Гена покачал головой.
– Жаль, а я хотел барыгу тебе оставить.
Начальник закрыл папку и положил её в ящик своего стола. Оттуда он вытащил другую и подал её Гене.
– Возьми, этого взяли при попытке ограбления сберкассы, у него есть, что взять.
Иванов Владимир Петрович был одним из тех членов общества, которые, обладая поплавком (значком высшего учебного заведения), в материальном плане шёл, как говорится, на дно. Во времена советской власти так и говорили: «поплавок зачастую бывает и грузилом». Понять это очень просто: Для того, чтобы занять мало-мальски значимый пост, необходимо быть членом партии. Однако вступить в партию, имея на груди поплавок, было не так-то просто. Партия в стране советов была рабоче-крестьянская, то есть, состояла из представителей двух основных классов общества – рабочих и крестьян. Интеллигенция, к коей относились люди, имеющие высшее образование, вообще ни к какому классу не относились, они квалифицировались, как прослойка. Совершенно очевидно, что если бы общество двигалось вперёд исключительно благодаря этим двум классам, то оно, если бы и дошло до чего, так это не до развитого социализма, а до пивного ларька, где с лёгкой душой пропило бы всё, включая и социализм. Именно поэтому интеллигентов, хотелось этого обществу или не хотелось, но принимали в партию. Должен же кто-то руководить государством? Не всем же только руки поднимать на собраниях? Именно поэтому в райкомах партии свято соблюдалось негласное правило: принять в партию одного инженера можно было только после того, как будут приняты в партию трое рабочих.
Владимир Петрович, уже второй год исполнявший обязанности начальника отдела технического контроля, стоял перед секретарём партийной организацией с заявлением о приёме в партию, потому как другим способом исключить из названия своей должности пресловутую аббревиатуру «ИО» не было никакой возможности.
– Я же тебе говорил, что пока мы не примем трёх рабочих, нам никто не разрешит взять инженера, – объяснял ему секретарь.
– Аркадий Иванович, но уже два года прошло! Неужели за два года не приняли ни одного рабочего?
– Ну почему же не приняли? Троих приняли.
– Тогда почему же опять осталось троё?
– Не можем же мы допустить, чтобы у нас директор не был членом партии! Пришлось его вставить вне очереди.
– Это что же, за два года всего трое рабочих?
– А ты что думал?

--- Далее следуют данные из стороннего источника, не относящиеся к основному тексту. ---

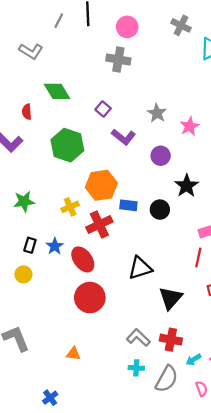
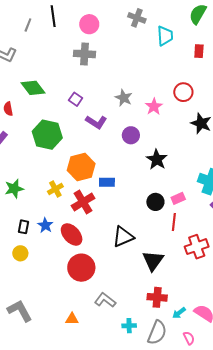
black circle: (160, 210) -> (155, 202), moved
gray L-shape: (138, 338) -> (105, 300), moved

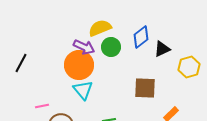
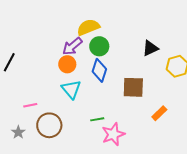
blue diamond: (141, 37) -> (99, 70), moved, turned -35
purple arrow: (84, 47) -> (72, 46), turned 115
orange circle: (79, 65) -> (67, 64), size x0.6

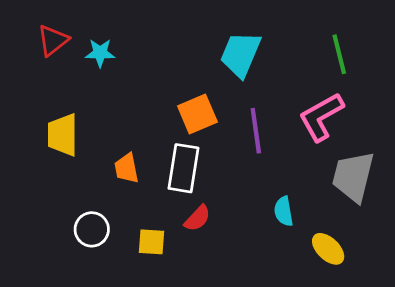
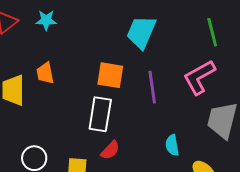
cyan star: (100, 53) -> (46, 20), moved
orange square: (197, 114) -> (110, 75), turned 32
orange trapezoid: (127, 168) -> (45, 73), moved

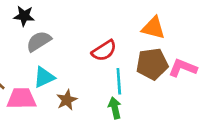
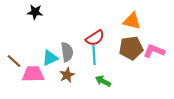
gray semicircle: (39, 41) -> (67, 52), moved, turned 114
cyan line: (119, 81) -> (94, 55), moved
green arrow: (115, 108) -> (103, 81), turned -49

Это ведь тебе партия для карьеры нужна, а им для чего? Они и без партии прекрасно обходятся.
– Выходит, что нашему рабочему классу партия не нужна?

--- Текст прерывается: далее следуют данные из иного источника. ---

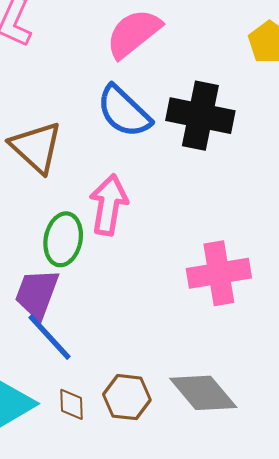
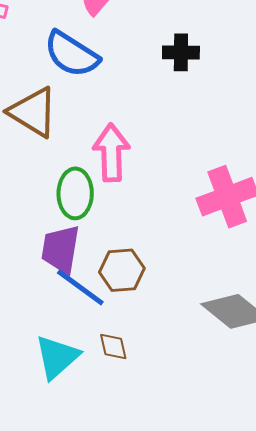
blue semicircle: (124, 111) -> (72, 54), moved
black cross: (200, 116) -> (181, 52), size x0.6
brown hexagon: (127, 397) -> (122, 270), moved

Секретарь вздрогнул и осмотрелся.
– Ты думаешь, что говоришь?
– А что я такого сказал? Или у вас на вступление в партию очередь из рабочих стоит?

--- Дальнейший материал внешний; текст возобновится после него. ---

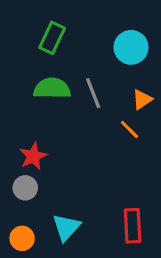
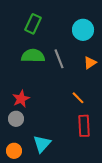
orange line: (129, 129) -> (78, 98), moved
red rectangle: (133, 226) -> (84, 126), moved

– Очередь стоит, только не из рабочих, а из карьеристов, вроде тебя.
– Что вы хотите этим сказать?
– А то, что слышал: тебе партия нужна только для одной цели – карьерного роста.
– Неужели вы считаете, что для руководителя карьерный рост ничего не значит? Вы-то для чего в партию вступали?
Секретарь снова подозрительно осмотрелся.
– Володя, ты совсем за своей речью не следишь.
– А что ты ёрзаешь, будто сейчас тридцать седьмой год? – забыв, что встреча носит официальный характер, перешёл на «ТЫ» Владимир Петрович.
Однако это обстоятельство нисколько не смутило секретаря партийной организации.
– Я, между прочим, в партию вступил, когда на рабочей сетке был.
Аркадий Иванович вдруг улыбнулся и с хитрецой посмотрел на исполняющего обязанности начальника ОТК. Тот, заметив это, понял, что секретарь нашёл какой-то выход из создавшегося тупика.
– А если тебе перейти на рабочую сетку? – вдруг предложил Аркадий Иванович.
– Мне? Я же инженер!
– А ты слышал выступление Леонида Ильича на съезде? Наша партия гордится тем, что среди рабочих всё больше и больше людей с высшим образованием.
– Да этим не гордиться, этого стыдиться надо. Государство тратит сумасшедшие деньги на подготовку инженера, а он потом, вместо того, чтобы реализовывать свои знания, гайки крутит!
– Почему гайки? В стране много станков с числовым программным управлением…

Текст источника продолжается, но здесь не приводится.